Anne Renaud’s Fania’s Heart tells the story of the heart-shaped card from Fania’s perspective. The story is an explanation to Fania’s young daughter, who finds the card in her mother’s drawer and asks to hear the story of where it came from. As Fania explains, the card is important both on a personal level and as a symbol of the unbelievable power of friendship, loyalty, and courage. Given the content of the story, which goes into detail about the conditions at Auschwitz, and the amount of text on each page, Fania’s Heart is appropriate for older kids. The illustrations are reminiscent of drawings from the 1950s, intended perhaps to invoke the era when Fania’s daughter originally found the card. And for children and adults who are interested in this amazing story, you can watch Carl LeBlanc’s wonderful film or head to the Montreal Holocaust Museum and see this inspiring object for yourselves.

Mr. Mergler, Beethoven, And Me
David Gutnick
Illustrated by Mathilde Cinq-Mars

Second Story Press

Something magical happens when music brings people together. In David Gutnick’s Mr. Mergler, Beethoven, and Me, a common love for the piano results in a friendship between two unlikely strangers. Mr. Mergler is a seventy-six- year-old bachelor and piano teacher. His new friend is a young child who has recently arrived from China. The girl, who remains unnamed in the book, has already taught herself to play piano but knows her immigrant parents can’t afford to pay for her lessons. After a chance meeting in a city park, Mr. Mergler agrees to teach the enthusiastic girl for free. Despite their differences in age and life experience, the two share a profound love of classical music that transcends time and place.
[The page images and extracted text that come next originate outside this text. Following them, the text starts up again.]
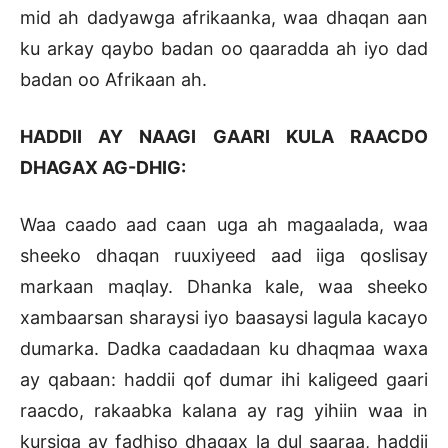
mid ah dadyawga afrikaanka, waa dhaqan aan
ku arkay qaybo badan oo qaaradda ah iyo dad
badan oo Afrikaan ah.
HADDII AY NAAGI GAARI KULA RAACDO
DHAGAX AG-DHIG:
Waa caado aad caan uga ah magaalada, waa
sheeko dhaqan ruuxiyeed aad iiga qoslisay
markaan maqlay. Dhanka kale, waa sheeko
xambaarsan sharaysi iyo baasaysi lagula kacayo
dumarka. Dadka caadadaan ku dhaqmaa waxa
ay qabaan: haddii qof dumar ihi kaligeed gaari
raacdo, rakaabka kalana ay rag yihiin waa in
kursiga ay fadhiso dhagax la dul saaraa, haddii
Cinq-Mars’s illustrations, in gentle shades of green, gold, and pink, do a beautiful job of weaving musical symbols and luxuriant foliage together on every page. The student’s playing produces a verdant entangling of vines with green leaves and bursting petals laid over a sheet of faded musical notation paper. The girl zooms home when she finds out that Mr. Mergler will teach her, her bicycle wheels following the curving lines of a musical staff – she leaves a trail of notes that stretch behind her all the way back to her new teacher. This is a sweet story about the transformative power of music. Readers who are interested can also check out the film version of this true story on the National Film Board website under the title Mr. Mergler’s Gift.

Anna and Froga
Completely Bubu

Anouk Ricard
Translated by Helge Dascher

Drawn & Quarterly

For the first time, publishing powerhouse Drawn & Quarterly has put together the definitive collection of Anna and Froga comics. Originally issued as five shorter books, the comics are now brought together so readers can indulge in 210 pages of non-stop fun. Anouk Ricard is both writer and illustrator, and her deceptively simple-looking drawings manage to create a whole universe. Children will love picking out all the quirky details, from the tiny insects to the sheer variety of flowers and plants that fill this silly world. Stories that talk about poo, extol the pleasures of hitting things with sticks, or reveal what to do when a werewolf moves in next door are sure to entertain both kids and the adults around them. Ricard has also included fullpage cartoons after each story that add to the fun. A surefire hit for fans of Anna and Froga who want what they love in one place and a great introduction for readers who haven’t yet experienced the pleasures of Ricard’s charming universe. mRb

B.A. Markus is a writer, performer, and performer living and working in Tiotia:ke/Montreal.